Introduction to Protein Localization
A protein located in the wrong part of a cell can contribute to several diseases, such as Alzheimer’s, cystic fibrosis, and cancer. With around 70,000 different proteins and protein variants in a single human cell, identifying proteins’ locations manually is extremely costly and time-consuming. Scientists can typically only test for a handful of proteins in one experiment, making it a challenging task.

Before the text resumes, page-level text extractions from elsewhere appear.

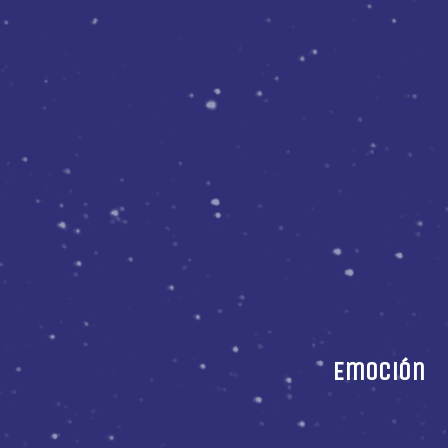
Emoción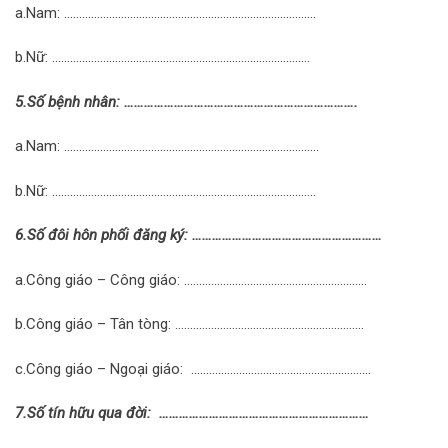
a.Nam: …………………………………………………………………………
b.Nữ: …………………………………………………………………………..
5.Số bệnh nhân: …………………………………………………………….
a.Nam: ………………………………………………………………………….
b.Nữ: …………………………………………………………………………….
6.Số đôi hôn phối đăng ký: …………………………………………………
a.Công giáo – Công giáo: …………………………………………………….
b.Công giáo – Tân tòng: ………………………………………………………
c.Công giáo – Ngoại giáo: ……………………………………………………
7.Số tín hữu qua đời: ………………………………………………………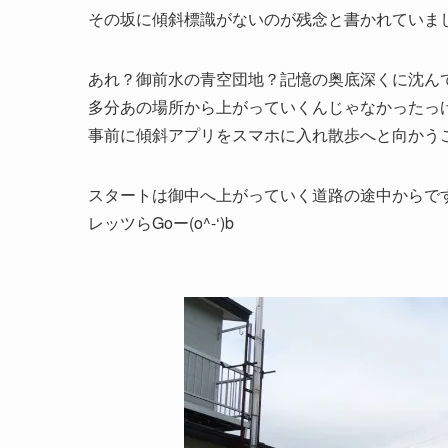
その坂に傾斜標識がないのが残念と書かれていま
あれ？御前水の青空団地？記憶の奥底深くに沈ん
多分あの場所から上がっていくんじゃなかったっ
事前に傾斜アプリをスマホに入れ散歩へと向かう
スタートは御中へ上がっていく道路の途中からで
レッツらGoー(o^-‘)b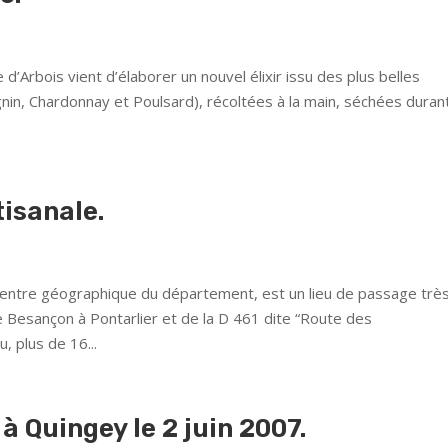
 d’Arbois vient d’élaborer un nouvel élixir issu des plus belles
in, Chardonnay et Poulsard), récoltées à la main, séchées duran
tisanale.
entre géographique du département, est un lieu de passage trè
e Besançon à Pontarlier et de la D 461 dite “Route des
, plus de 16...
 à Quingey le 2 juin 2007.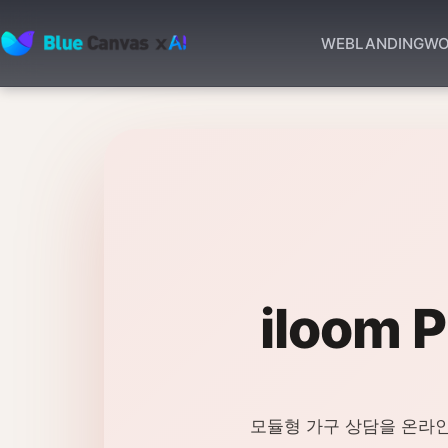
WEB
LANDING
WO
BLUECANVAS
iloom 
모듈형 가구 상담을 온라인으로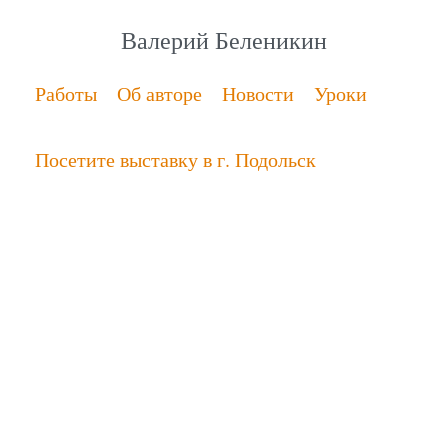
Валерий Беленикин
Работы
Об авторе
Новости
Уроки
Посетите выставку в г. Подольск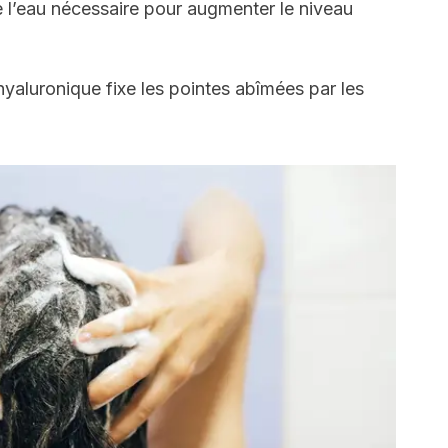
e l’eau nécessaire pour augmenter le niveau
hyaluronique fixe les pointes abîmées par les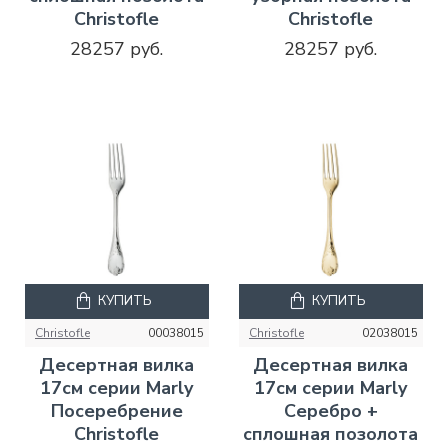
Christofle
Christofle
28257 руб.
28257 руб.
КУПИТЬ
КУПИТЬ
Christofle
00038015
Christofle
02038015
Десертная вилка
Десертная вилка
17см серии Marly
17см серии Marly
Посеребрение
Серебро +
Christofle
сплошная позолота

The Challenge of Protein Localization
The Human Protein Atlas is one of the largest datasets, cataloging the subcellular behavior of over 13,000 proteins in more than 40 cell lines. However, it has only explored about 0.25 percent of all possible pairings of all proteins and cell lines within the database. This leaves a significant amount of uncharted space, making it essential to develop new computational approaches to streamline the process.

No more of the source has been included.